▸ GOAL OF THE EXERCISE:
When you copy the entries, keep every word exactly as it is and drop the images.

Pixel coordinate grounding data

»»

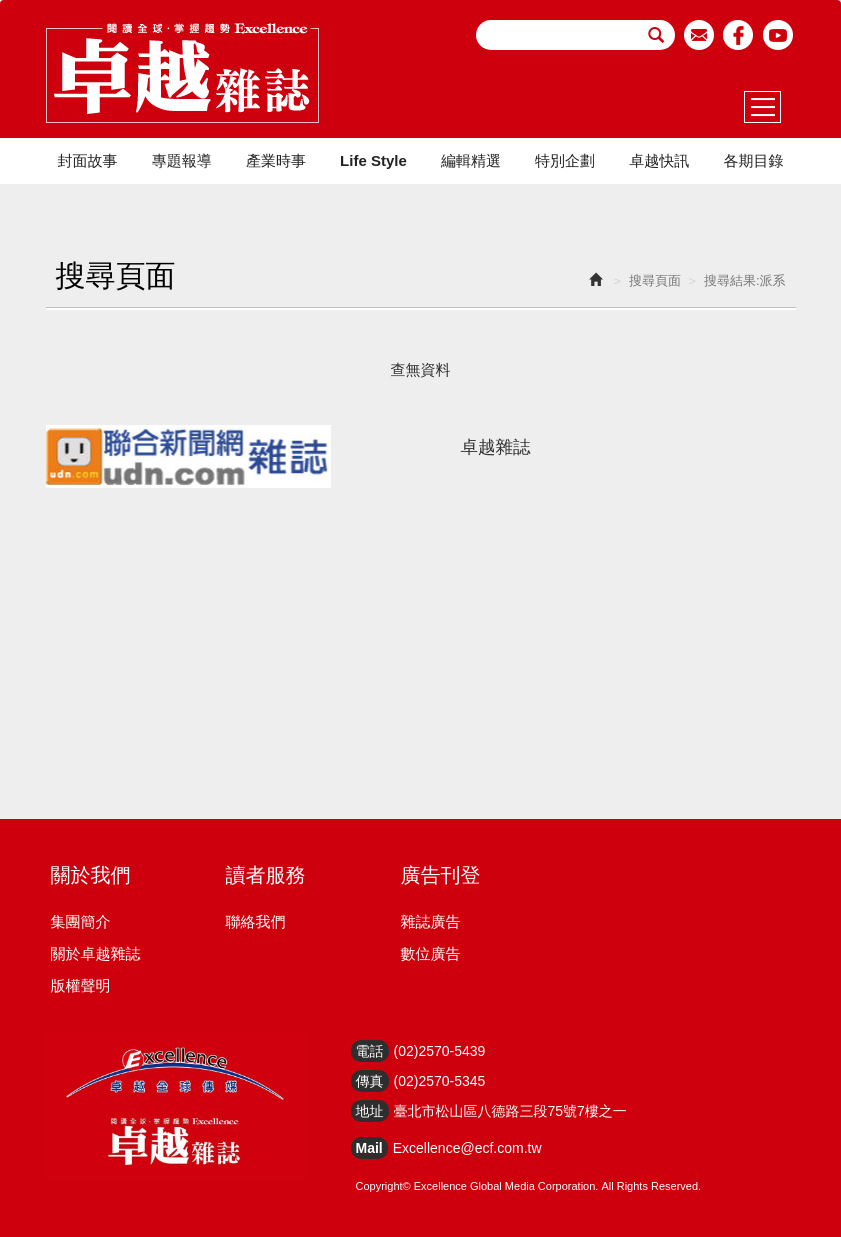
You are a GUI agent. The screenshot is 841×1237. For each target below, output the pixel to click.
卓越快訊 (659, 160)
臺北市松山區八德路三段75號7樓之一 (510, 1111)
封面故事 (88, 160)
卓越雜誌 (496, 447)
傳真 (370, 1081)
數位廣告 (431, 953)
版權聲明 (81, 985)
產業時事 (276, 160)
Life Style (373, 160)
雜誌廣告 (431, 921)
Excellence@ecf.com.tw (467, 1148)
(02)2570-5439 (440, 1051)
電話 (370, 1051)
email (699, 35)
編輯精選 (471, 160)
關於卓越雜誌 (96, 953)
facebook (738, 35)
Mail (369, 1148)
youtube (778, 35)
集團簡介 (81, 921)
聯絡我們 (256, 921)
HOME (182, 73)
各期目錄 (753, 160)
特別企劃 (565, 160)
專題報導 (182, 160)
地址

««

▸ EXERCISE ANSWER:
You are a GUI agent. The screenshot is 841×1237. For each target below, output the pixel to click.
卓越快訊 (659, 160)
臺北市松山區八德路三段75號7樓之一 (510, 1111)
封面故事 (88, 160)
卓越雜誌 (496, 447)
傳真 (370, 1081)
數位廣告 (431, 953)
版權聲明 (81, 985)
產業時事 (276, 160)
Life Style (373, 160)
雜誌廣告 (431, 921)
Excellence@ecf.com.tw (467, 1148)
(02)2570-5439 (440, 1051)
電話 (370, 1051)
email (699, 35)
編輯精選 (471, 160)
關於卓越雜誌 (96, 953)
facebook (738, 35)
Mail (369, 1148)
youtube (778, 35)
集團簡介 (81, 921)
聯絡我們 (256, 921)
HOME (182, 73)
各期目錄 (753, 160)
特別企劃 (565, 160)
專題報導 (182, 160)
地址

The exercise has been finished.